Re-connect to SSH server when connection is broken

Change-Id: Ifac16b1cc7fbc10ce01ee7f5346ddfe86de9fee7
This commit is contained in:
Federico Ressi 2020-08-05 14:43:37 +02:00
parent afa575291d
commit ab3debf791
5 changed files with 156 additions and 87 deletions

View File

@ -15,8 +15,6 @@
# under the License.
from __future__ import absolute_import
import time
from oslo_log import log
import paramiko
@ -76,7 +74,8 @@ class SSHShellProcessParameters(_process.ShellProcessParameters):
class SSHShellProcessFixture(_process.ShellProcessFixture):
retry_create_process_count = 3
retry_create_process_intervall = 1.
retry_create_process_intervall = 5.
retry_create_process_timeout = 120.
def init_parameters(self, **kwargs):
return SSHShellProcessParameters(**kwargs)
@ -91,48 +90,41 @@ class SSHShellProcessFixture(_process.ShellProcessFixture):
tobiko.check_valid_type(parameters, SSHShellProcessParameters)

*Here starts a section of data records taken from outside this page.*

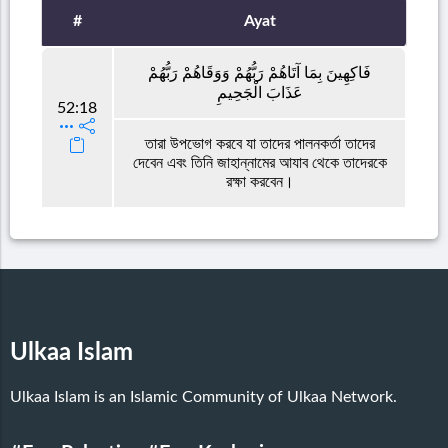
#
Ayat
فَاكِهِينَ بِمَا آتَاهُمْ رَبُّهُمْ وَوَقَاهُمْ رَبُّهُمْ
عَذَابَ الْجَحِيمِ
52:18
তারা উপভোগ করবে যা তাদের পালনকর্তা তাদের
দেবেন এবং তিনি জাহান্নামের আযাব থেকে তাদেরকে
রক্ষা করবেন।
Ulkaa Islam
Ulkaa Islam is an Islamic Community of Ulkaa Network.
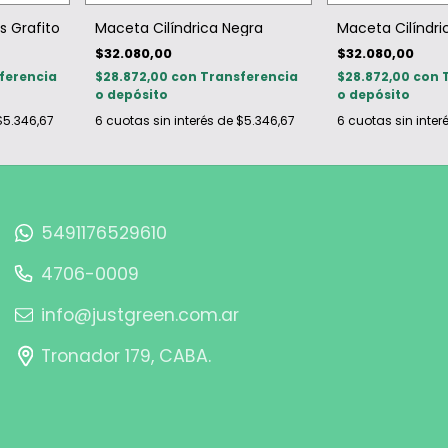
s Grafito
Maceta Cilíndrica Negra
Maceta Cilíndri
$32.080,00
$32.080,00
ferencia
$28.872,00
con
Transferencia
$28.872,00
con
o depósito
o depósito
$5.346,67
6
cuotas sin interés de
$5.346,67
6
cuotas sin inter
5491176529610
4706-0009
info@justgreen.com.ar
Tronador 179, CABA.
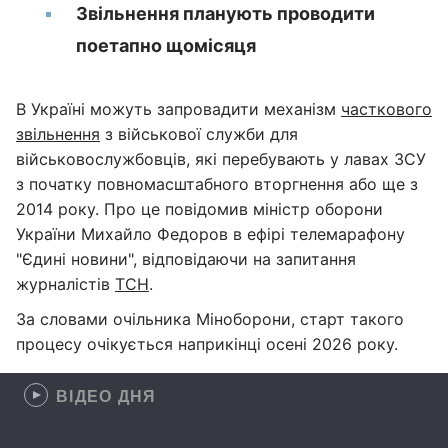
Звільнення планують проводити
поетапно щомісяця
В Україні можуть запровадити механізм
часткового
звільнення
з військової служби для
військовослужбовців, які перебувають у лавах ЗСУ
з початку повномасштабного вторгнення або ще з
2014 року. Про це повідомив міністр оборони
України Михайло Федоров в ефірі телемарафону
"Єдині новини", відповідаючи на запитання
журналістів
ТСН
.
За словами очільника Міноборони, старт такого
процесу очікується наприкінці осені 2026 року.
ВІДЕО ДНЯ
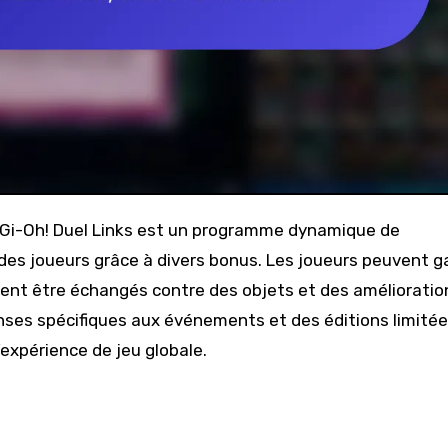
es joueurs grâce à divers bonus. Les joueurs peuvent g
ent être échangés contre des objets et des amélioratio
ses spécifiques aux événements et des éditions limitée
’expérience de jeu globale.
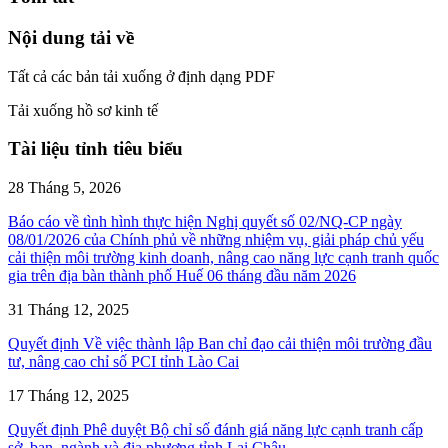
Nội dung tải về
Tất cả các bản tải xuống ở định dạng PDF
Tải xuống hồ sơ kinh tế
Tài liệu tỉnh tiêu biểu
28 Tháng 5, 2026
Báo cáo về tình hình thực hiện Nghị quyết số 02/NQ-CP ngày
08/01/2026 của Chính phủ về những nhiệm vụ, giải pháp chủ yếu
cải thiện môi trường kinh doanh, nâng cao năng lực cạnh tranh quốc
gia trên địa bàn thành phố Huế 06 tháng đầu năm 2026
31 Tháng 12, 2025
Quyết định Về việc thành lập Ban chỉ đạo cải thiện môi trường đầu
tư, nâng cao chỉ số PCI tỉnh Lào Cai
17 Tháng 12, 2025
Quyết định Phê duyệt Bộ chỉ số đánh giá năng lực cạnh tranh cấp
sở, ban, ngành và địa phương tỉnh Lai Châu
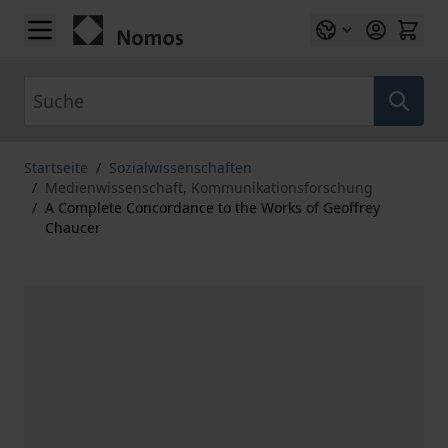
Zum Inhalt springen
Suche
Startseite
/
Sozialwissenschaften
/
Medienwissenschaft, Kommunikationsforschung
/
A Complete Concordance to the Works of Geoffrey
Chaucer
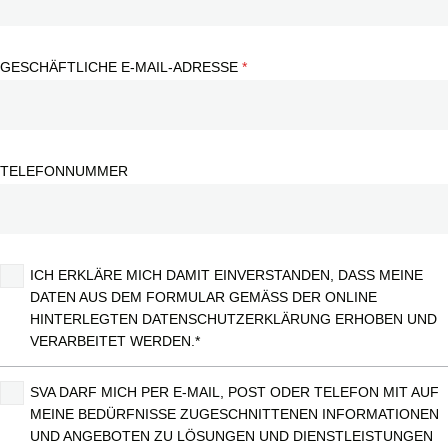
GESCHÄFTLICHE E-MAIL-ADRESSE
TELEFONNUMMER
ICH ERKLÄRE MICH DAMIT EINVERSTANDEN, DASS MEINE
DATEN AUS DEM FORMULAR GEMÄSS DER ONLINE H
INTERLEGTEN DATENSCHUTZERKLÄRUNG ERHOBEN UND V
ERARBEITET WERDEN.*
SVA DARF MICH PER E-MAIL, POST ODER TELEFON MIT AUF
MEINE BEDÜRFNISSE ZUGESCHNITTENEN INFORMATIONEN
UND ANGEBOTEN ZU LÖSUNGEN UND DIENSTLEISTUNGEN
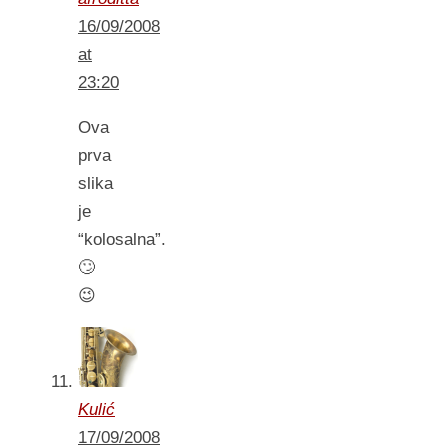
16/09/2008
at
23:20
Ova
prva
slika
je
“kolosalna”.
🙄
😉
Kulić
17/09/2008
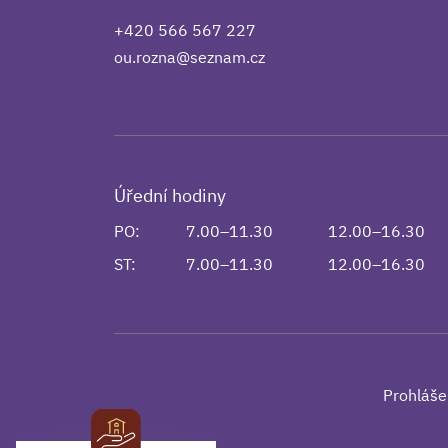
+420 566 567 227
ou.rozna@seznam.cz
Úřední hodiny
PO:
7.00–11.30
12.00–16.30
ST:
7.00–11.30
12.00–16.30
Prohláše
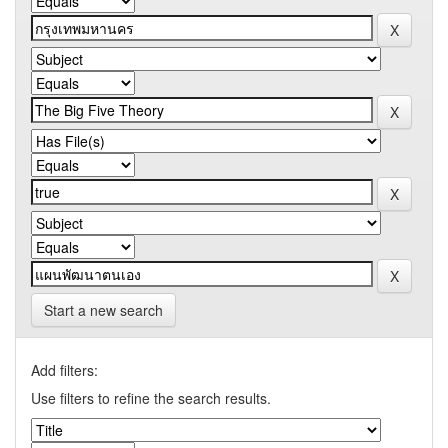
Start a new search
Add filters:
Use filters to refine the search results.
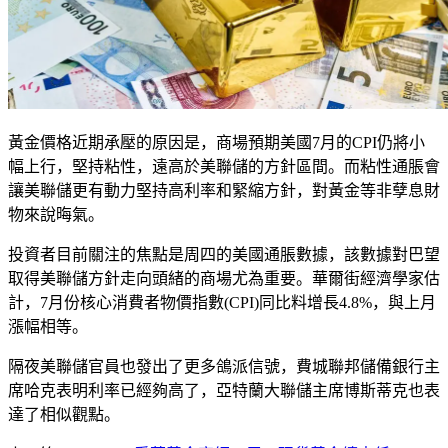
黃金價格近期承壓的原因是，商場預期美國7月的CPI仍將小
幅上行，堅持粘性，遠高於美聯儲的方針區間。而粘性通脹會
讓美聯儲更有動力堅持高利率和緊縮方針，對黃金等非孽息財
物來說晦氣。
投資者目前關注的焦點是周四的美國通脹數據，該數據對巴望
取得美聯儲方針走向頭緒的商場尤為重要。華爾街經濟學家估
計，7月份核心消費者物價指數(CPI)同比料增長4.8%，與上月
漲幅相等。
隔夜美聯儲官員也發出了更多鴿派信號，費城聯邦儲備銀行主
席哈克表明利率已經夠高了，亞特蘭大聯儲主席博斯蒂克也表
達了相似觀點。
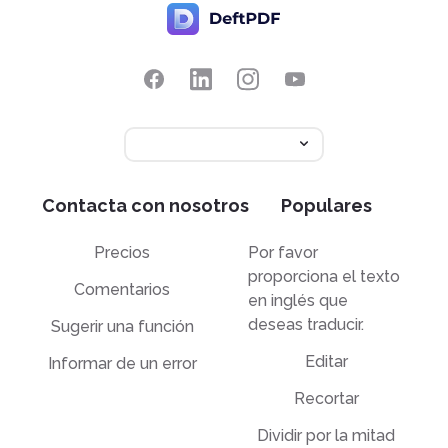
Contacta con nosotros
Populares
Precios
Por favor
proporciona el texto
Comentarios
en inglés que
deseas traducir.
Sugerir una función
Editar
Informar de un error
Recortar
Dividir por la mitad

environment = parameters.environment
retry_count = self.retry_create_process_count
for retry_number in range(1, retry_count + 1):
timeout = self.timeout and float(self.timeout)
LOG.debug("Executing remote command: %r (login=%r, timeout=%r, "
"environment=%r)...",
command, ssh_client.login, timeout, environment or {})

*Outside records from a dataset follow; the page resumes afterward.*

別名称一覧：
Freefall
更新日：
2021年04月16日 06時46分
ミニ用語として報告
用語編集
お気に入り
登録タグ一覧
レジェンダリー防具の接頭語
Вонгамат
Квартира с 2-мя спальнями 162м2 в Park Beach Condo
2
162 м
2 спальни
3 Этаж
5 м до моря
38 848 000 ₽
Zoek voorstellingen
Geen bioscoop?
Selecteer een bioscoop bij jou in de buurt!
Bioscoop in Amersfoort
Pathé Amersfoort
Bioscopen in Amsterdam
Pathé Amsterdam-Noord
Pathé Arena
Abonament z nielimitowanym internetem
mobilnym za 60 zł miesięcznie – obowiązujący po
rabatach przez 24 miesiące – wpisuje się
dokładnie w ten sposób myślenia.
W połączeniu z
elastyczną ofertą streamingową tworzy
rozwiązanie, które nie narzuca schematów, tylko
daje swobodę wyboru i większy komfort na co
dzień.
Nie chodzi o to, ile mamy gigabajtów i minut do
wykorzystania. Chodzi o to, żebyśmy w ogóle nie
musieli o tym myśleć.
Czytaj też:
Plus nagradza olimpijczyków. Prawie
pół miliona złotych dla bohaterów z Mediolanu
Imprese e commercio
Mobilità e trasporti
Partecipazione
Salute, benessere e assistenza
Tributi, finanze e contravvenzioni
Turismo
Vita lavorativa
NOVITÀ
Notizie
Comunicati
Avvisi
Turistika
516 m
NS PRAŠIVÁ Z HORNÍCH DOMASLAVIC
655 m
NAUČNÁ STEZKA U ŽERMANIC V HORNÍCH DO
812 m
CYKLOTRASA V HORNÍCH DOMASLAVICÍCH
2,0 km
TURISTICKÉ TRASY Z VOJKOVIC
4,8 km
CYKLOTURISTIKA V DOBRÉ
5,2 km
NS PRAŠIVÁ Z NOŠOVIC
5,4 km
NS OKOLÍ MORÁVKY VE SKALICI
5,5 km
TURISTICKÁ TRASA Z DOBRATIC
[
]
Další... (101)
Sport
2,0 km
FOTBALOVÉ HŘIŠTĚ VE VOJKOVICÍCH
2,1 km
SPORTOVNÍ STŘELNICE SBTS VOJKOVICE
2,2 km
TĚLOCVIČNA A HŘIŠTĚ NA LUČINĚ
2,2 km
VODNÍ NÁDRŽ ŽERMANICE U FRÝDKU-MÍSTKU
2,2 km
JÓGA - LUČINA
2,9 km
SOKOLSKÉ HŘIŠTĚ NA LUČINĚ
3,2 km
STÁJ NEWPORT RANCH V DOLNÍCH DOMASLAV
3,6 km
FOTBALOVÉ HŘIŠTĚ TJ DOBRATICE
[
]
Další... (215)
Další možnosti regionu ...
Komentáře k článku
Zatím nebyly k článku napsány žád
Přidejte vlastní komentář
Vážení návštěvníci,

for attempt in tobiko.retry(
timeout=self.parameters.timeout,
default_count=self.retry_create_process_count,
default_interval=self.retry_create_process_intervall,
default_timeout=self.retry_create_process_timeout):
timeout = attempt.time_left
details = (f"command='{command}', "
f"login={ssh_client.login}, "
f"timeout={timeout}, "
f"attempt={attempt}, "
f"environment={environment}")
LOG.debug(f"Create remote process... ({details})")
try:
return self._try_create_process(command=command,
environment=environment,
ssh_client=ssh_client,
timeout=timeout)
except paramiko.SSHException as ex:
try:
# Before doing anything else cleanup SSH connection
tobiko.cleanup_fixture(ssh_client)
except Exception:
LOG.exception('Failed closing SSH connection')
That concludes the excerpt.